=== Work to be completed ===
Reproduce the whole listing, keeping every character the same.

[Start of Attachment]

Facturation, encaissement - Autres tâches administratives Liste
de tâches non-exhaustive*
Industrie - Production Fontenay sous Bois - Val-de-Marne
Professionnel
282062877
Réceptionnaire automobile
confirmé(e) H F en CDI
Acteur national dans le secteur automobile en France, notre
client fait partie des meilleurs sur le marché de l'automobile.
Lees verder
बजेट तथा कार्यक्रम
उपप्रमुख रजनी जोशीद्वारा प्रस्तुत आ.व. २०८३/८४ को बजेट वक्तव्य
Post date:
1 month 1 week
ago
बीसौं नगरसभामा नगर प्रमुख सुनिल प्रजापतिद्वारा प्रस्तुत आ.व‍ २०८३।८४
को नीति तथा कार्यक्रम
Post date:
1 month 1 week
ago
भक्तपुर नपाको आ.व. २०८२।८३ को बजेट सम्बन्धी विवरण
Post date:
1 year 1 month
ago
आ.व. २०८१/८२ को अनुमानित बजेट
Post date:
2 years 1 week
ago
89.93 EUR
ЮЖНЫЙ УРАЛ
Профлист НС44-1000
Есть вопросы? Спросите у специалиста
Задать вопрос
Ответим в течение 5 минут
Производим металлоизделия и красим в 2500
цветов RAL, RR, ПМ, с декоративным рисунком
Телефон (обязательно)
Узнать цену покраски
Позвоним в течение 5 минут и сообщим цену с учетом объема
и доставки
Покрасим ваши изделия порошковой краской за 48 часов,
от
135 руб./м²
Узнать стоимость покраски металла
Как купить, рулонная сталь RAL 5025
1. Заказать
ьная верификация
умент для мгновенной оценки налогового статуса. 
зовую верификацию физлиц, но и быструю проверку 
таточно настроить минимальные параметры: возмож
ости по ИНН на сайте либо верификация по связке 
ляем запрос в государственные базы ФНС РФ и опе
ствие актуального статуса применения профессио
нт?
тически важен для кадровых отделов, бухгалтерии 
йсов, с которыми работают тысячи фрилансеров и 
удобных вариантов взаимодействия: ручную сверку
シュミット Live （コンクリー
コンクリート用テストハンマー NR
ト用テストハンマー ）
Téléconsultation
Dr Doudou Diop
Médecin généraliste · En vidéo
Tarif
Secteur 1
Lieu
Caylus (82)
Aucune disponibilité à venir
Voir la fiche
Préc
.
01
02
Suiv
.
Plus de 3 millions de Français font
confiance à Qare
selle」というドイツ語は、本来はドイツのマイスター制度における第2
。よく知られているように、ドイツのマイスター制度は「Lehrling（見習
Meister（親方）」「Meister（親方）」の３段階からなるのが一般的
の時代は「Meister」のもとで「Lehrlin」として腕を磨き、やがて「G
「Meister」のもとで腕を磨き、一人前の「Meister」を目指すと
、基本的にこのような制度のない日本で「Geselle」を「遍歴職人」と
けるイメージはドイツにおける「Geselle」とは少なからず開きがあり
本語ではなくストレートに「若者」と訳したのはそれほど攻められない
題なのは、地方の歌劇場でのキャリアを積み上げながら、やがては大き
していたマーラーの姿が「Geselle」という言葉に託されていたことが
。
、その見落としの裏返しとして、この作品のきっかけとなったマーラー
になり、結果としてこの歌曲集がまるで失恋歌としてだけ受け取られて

[End of Attachment]

=== Result below ===
Facturation, encaissement - Autres tâches administratives Liste
de tâches non-exhaustive*
Industrie - Production Fontenay sous Bois - Val-de-Marne
Professionnel
282062877
Réceptionnaire automobile
confirmé(e) H F en CDI
Acteur national dans le secteur automobile en France, notre
client fait partie des meilleurs sur le marché de l'automobile.
Lees verder
बजेट तथा कार्यक्रम
उपप्रमुख रजनी जोशीद्वारा प्रस्तुत आ.व. २०८३/८४ को बजेट वक्तव्य
Post date:
1 month 1 week
ago
बीसौं नगरसभामा नगर प्रमुख सुनिल प्रजापतिद्वारा प्रस्तुत आ.व‍ २०८३।८४
को नीति तथा कार्यक्रम
Post date:
1 month 1 week
ago
भक्तपुर नपाको आ.व. २०८२।८३ को बजेट सम्बन्धी विवरण
Post date:
1 year 1 month
ago
आ.व. २०८१/८२ को अनुमानित बजेट
Post date:
2 years 1 week
ago
89.93 EUR
ЮЖНЫЙ УРАЛ
Профлист НС44-1000
Есть вопросы? Спросите у специалиста
Задать вопрос
Ответим в течение 5 минут
Производим металлоизделия и красим в 2500
цветов RAL, RR, ПМ, с декоративным рисунком
Телефон (обязательно)
Узнать цену покраски
Позвоним в течение 5 минут и сообщим цену с учетом объема
и доставки
Покрасим ваши изделия порошковой краской за 48 часов,
от
135 руб./м²
Узнать стоимость покраски металла
Как купить, рулонная сталь RAL 5025
1. Заказать
ьная верификация
умент для мгновенной оценки налогового статуса. 
зовую верификацию физлиц, но и быструю проверку 
таточно настроить минимальные параметры: возмож
ости по ИНН на сайте либо верификация по связке 
ляем запрос в государственные базы ФНС РФ и опе
ствие актуального статуса применения профессио
нт?
тически важен для кадровых отделов, бухгалтерии 
йсов, с которыми работают тысячи фрилансеров и 
удобных вариантов взаимодействия: ручную сверку
シュミット Live （コンクリー
コンクリート用テストハンマー NR
ト用テストハンマー ）
Téléconsultation
Dr Doudou Diop
Médecin généraliste · En vidéo
Tarif
Secteur 1
Lieu
Caylus (82)
Aucune disponibilité à venir
Voir la fiche
Préc
.
01
02
Suiv
.
Plus de 3 millions de Français font
confiance à Qare
selle」というドイツ語は、本来はドイツのマイスター制度における第2
。よく知られているように、ドイツのマイスター制度は「Lehrling（見習
Meister（親方）」「Meister（親方）」の３段階からなるのが一般的
の時代は「Meister」のもとで「Lehrlin」として腕を磨き、やがて「G
「Meister」のもとで腕を磨き、一人前の「Meister」を目指すと
、基本的にこのような制度のない日本で「Geselle」を「遍歴職人」と
けるイメージはドイツにおける「Geselle」とは少なからず開きがあり
本語ではなくストレートに「若者」と訳したのはそれほど攻められない
題なのは、地方の歌劇場でのキャリアを積み上げながら、やがては大き
していたマーラーの姿が「Geselle」という言葉に託されていたことが
。
、その見落としの裏返しとして、この作品のきっかけとなったマーラー
になり、結果としてこの歌曲集がまるで失恋歌としてだけ受け取られて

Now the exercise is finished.